The Christmas season is generally filled with heavy foods, less activity, and lots of festive (and caloric) cocktails. These indulgences generally lead people to make a New Years resolution & set weight loss goals. If you are focusing on weight loss in 2016, you aren’t alone. Here are some ideas to safely meet your weight loss goals in 2016:
Voice your goals
Whether you call them goals or resolutions, it all boils down to the same thing–a set determination to improve your life in the new year. The first step to meeting a goal is actively voicing it. A study published in The Journal of Clinical Psychology determined that people who actively made New Year’s resolutions (i.e. resolvers) had a 46% success rate compared with those who did not make resolutions (i.e. non-resolvers), who only had a 4% success rate in meeting their goals. Be specific when you’re making your goals, recognizing that a vague goal such as “lose weight” will be less successful than more specific goals with deadlines, such as “lose 5 pounds a month” or “lose 20 pounds by swimsuit season.”
Start a fitness routine
Fitness is an essential element of weight loss, but it won’t get you anywhere unless you are working out regularly.

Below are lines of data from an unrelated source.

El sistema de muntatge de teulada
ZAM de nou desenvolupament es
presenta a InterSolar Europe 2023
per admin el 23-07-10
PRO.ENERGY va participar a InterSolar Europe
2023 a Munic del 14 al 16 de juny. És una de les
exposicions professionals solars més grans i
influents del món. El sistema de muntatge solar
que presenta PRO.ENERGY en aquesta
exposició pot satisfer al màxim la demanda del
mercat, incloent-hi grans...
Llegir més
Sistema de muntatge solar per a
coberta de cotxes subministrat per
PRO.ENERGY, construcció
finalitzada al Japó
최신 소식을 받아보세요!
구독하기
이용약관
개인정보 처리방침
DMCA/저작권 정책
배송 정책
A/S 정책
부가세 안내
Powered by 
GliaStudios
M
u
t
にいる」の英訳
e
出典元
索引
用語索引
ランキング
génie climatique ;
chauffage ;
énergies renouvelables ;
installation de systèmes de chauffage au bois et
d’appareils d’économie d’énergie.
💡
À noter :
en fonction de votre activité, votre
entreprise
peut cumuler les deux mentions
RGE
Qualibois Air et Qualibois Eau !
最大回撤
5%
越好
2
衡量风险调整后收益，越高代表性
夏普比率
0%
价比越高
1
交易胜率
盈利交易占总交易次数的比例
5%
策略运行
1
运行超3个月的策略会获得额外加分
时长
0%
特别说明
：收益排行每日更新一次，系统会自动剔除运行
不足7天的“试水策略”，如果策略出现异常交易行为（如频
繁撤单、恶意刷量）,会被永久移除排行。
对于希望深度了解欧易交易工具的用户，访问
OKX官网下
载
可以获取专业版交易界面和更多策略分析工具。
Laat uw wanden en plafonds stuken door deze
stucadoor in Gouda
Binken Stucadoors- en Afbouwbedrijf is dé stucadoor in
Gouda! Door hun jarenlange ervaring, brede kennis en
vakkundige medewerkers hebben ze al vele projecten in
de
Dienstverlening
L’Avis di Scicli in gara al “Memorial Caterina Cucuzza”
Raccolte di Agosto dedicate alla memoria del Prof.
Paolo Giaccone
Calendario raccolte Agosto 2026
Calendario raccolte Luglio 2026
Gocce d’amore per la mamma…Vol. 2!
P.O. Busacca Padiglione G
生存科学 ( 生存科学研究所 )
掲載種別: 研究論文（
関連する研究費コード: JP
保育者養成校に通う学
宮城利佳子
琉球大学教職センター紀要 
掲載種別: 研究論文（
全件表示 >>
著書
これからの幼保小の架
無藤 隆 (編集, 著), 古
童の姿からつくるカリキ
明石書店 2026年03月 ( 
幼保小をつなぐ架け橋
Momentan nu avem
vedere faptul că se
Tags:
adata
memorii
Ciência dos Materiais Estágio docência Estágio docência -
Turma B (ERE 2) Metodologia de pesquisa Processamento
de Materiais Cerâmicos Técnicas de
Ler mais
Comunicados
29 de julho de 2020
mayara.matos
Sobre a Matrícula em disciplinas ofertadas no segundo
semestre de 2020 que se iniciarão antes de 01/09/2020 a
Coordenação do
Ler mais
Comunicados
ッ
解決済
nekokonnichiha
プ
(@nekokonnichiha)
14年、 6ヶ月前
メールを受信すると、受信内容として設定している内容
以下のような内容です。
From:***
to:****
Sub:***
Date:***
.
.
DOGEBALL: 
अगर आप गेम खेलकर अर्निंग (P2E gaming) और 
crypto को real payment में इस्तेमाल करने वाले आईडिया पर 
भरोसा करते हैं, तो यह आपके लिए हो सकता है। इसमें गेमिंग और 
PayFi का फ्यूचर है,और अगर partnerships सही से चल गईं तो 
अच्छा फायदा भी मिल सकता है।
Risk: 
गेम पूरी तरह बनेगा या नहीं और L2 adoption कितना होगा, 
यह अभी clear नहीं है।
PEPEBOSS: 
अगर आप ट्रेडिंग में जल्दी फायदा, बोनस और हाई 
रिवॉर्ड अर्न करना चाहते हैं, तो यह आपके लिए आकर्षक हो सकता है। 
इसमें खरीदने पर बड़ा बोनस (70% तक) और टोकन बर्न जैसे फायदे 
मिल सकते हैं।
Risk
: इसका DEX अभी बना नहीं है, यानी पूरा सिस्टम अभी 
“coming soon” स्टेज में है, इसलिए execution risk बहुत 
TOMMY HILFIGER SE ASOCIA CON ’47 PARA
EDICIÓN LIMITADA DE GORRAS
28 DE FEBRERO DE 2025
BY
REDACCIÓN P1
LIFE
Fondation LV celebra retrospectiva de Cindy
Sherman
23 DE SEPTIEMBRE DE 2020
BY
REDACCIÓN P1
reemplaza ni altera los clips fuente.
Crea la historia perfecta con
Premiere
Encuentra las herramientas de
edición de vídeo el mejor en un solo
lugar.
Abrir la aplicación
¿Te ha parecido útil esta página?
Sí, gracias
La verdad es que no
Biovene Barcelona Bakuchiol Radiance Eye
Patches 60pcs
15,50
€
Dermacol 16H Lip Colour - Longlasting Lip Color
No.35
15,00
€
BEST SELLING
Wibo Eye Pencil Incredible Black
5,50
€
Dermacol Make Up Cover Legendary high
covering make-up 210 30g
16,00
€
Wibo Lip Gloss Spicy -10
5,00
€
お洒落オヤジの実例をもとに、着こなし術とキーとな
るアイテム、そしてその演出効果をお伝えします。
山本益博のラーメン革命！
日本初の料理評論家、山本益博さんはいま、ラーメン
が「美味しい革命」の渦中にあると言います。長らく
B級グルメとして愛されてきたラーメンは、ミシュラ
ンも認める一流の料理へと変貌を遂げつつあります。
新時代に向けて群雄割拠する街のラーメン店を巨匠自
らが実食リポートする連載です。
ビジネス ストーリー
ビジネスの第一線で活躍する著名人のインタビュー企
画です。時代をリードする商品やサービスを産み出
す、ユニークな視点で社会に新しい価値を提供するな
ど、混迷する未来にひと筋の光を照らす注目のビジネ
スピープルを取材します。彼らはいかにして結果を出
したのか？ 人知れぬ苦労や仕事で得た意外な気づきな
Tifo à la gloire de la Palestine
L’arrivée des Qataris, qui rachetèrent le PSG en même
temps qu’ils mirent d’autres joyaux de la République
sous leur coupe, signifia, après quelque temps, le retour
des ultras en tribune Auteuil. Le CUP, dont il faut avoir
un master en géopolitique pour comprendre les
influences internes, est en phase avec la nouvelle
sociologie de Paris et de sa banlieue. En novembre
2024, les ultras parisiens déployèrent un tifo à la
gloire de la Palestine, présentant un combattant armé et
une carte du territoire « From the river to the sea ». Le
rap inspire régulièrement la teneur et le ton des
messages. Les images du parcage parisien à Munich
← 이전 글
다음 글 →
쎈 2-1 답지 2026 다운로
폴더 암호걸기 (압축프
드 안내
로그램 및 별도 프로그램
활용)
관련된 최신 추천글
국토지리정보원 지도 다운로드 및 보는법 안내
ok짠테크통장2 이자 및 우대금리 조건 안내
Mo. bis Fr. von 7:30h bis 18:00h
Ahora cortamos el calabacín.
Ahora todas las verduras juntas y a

Figure out a routine that works for you and stick to it. Joining a gym, particularly one with personal training, will help you stay accountable and give you a wide range of options so that you don’t get bored or feel stuck in a routine. Personal trainers are motivators and coaches, not drill sergeants, and your personal trainer will help you reach your weight loss goals while making sure you stay safe in the process.
Drink more water
A lot of people have traded good old fashioned water for unhealthy options like coke, coffee, or energy drinks. This year, make a point to swap out your unhealthy drinks for water. You’ll stay hydrated, which is essential for keeping your body working properly including keeping your digestive system on track. In addition, drinking water before meals will naturally fill you up so you will end up eating less at meals without actively depriving yourself.
Track your progress
Keep a fitness journal, and write in it every time you have a workout. Keep track of how you feel, how many reps you do, how far you run/walk/bike, etc. This is an important step towards keeping you motivated and accountable. Write down the goals you set with your personal trainer in your fitness journal, and also keep track of when you meet your goals. A fitness journal is a great way to keep track of your fitness journey, and you’ll appreciate being able to look back and see how far you’ve come when you’re having a rough day or when you have reached a plateau.
Keep your family involved
The people we live with can be the biggest obstacle to weight loss, particularly when those people aren’t on the same weight loss journey. Make sure everyone you live with, including your family members, are aware of your weight loss goals and understand that you’ll be making changes. If you have kids, take time now to talk about healthy choices and explain the negative impacts your current weight has on your overall health. Get your family more active by taking walks, going for bike rides, and doing activities like roller skating or playing around in the backyard or park. Take your kids grocery shopping and let them help you plan healthy meals so they equate healthy with delicious.
When it comes to losing weight in the new year, it’s important to focus on the full picture of health rather than zeroing in on the numbers on your scale. Specify your goals, set up a schedule with a personal trainer who will help motivate you and make sure you start an exercise program safely, and make sure your whole family is involved in the process.